Return all of the data verbatim, dropping any picture.

= Data for the task =
###
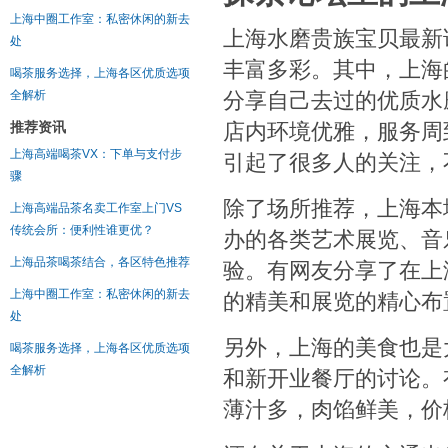
上海中圈工作室：私密休闲的新去
上海水磨贵族宝贝最新
处
丰富多彩。其中，上海
喝茶服务选择，上海各区优质选项
分享自己去过的优质水
全解析
店内环境优雅，服务周
推荐资讯
上海高端喝茶VX：下单与支付步
引起了很多人的关注，
骤
除了场所推荐，上海本
上海高端品茶名卖工作室上门VS
传统会所：便利性谁更优？
办的各类艺术展览、音
上海品茶喝茶结合，各区特色推荐
验。有网友分享了在上
上海中圈工作室：私密休闲的新去
的精美和展览的精心布
处
另外，上海的美食也是
喝茶服务选择，上海各区优质选项
全解析
和新开业餐厅的讨论。
薄汁多，肉馅鲜美，价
###
= Answer to this problem =
上海中圈工作室：私密休闲的新去
上海水磨贵族宝贝最新
处
丰富多彩。其中，上海
喝茶服务选择，上海各区优质选项
分享自己去过的优质水
全解析
店内环境优雅，服务周
推荐资讯
上海高端喝茶VX：下单与支付步
引起了很多人的关注，
骤
除了场所推荐，上海本
上海高端品茶名卖工作室上门VS
传统会所：便利性谁更优？
办的各类艺术展览、音
上海品茶喝茶结合，各区特色推荐
验。有网友分享了在上
上海中圈工作室：私密休闲的新去
的精美和展览的精心布
处
另外，上海的美食也是
喝茶服务选择，上海各区优质选项
全解析
和新开业餐厅的讨论。
薄汁多，肉馅鲜美，价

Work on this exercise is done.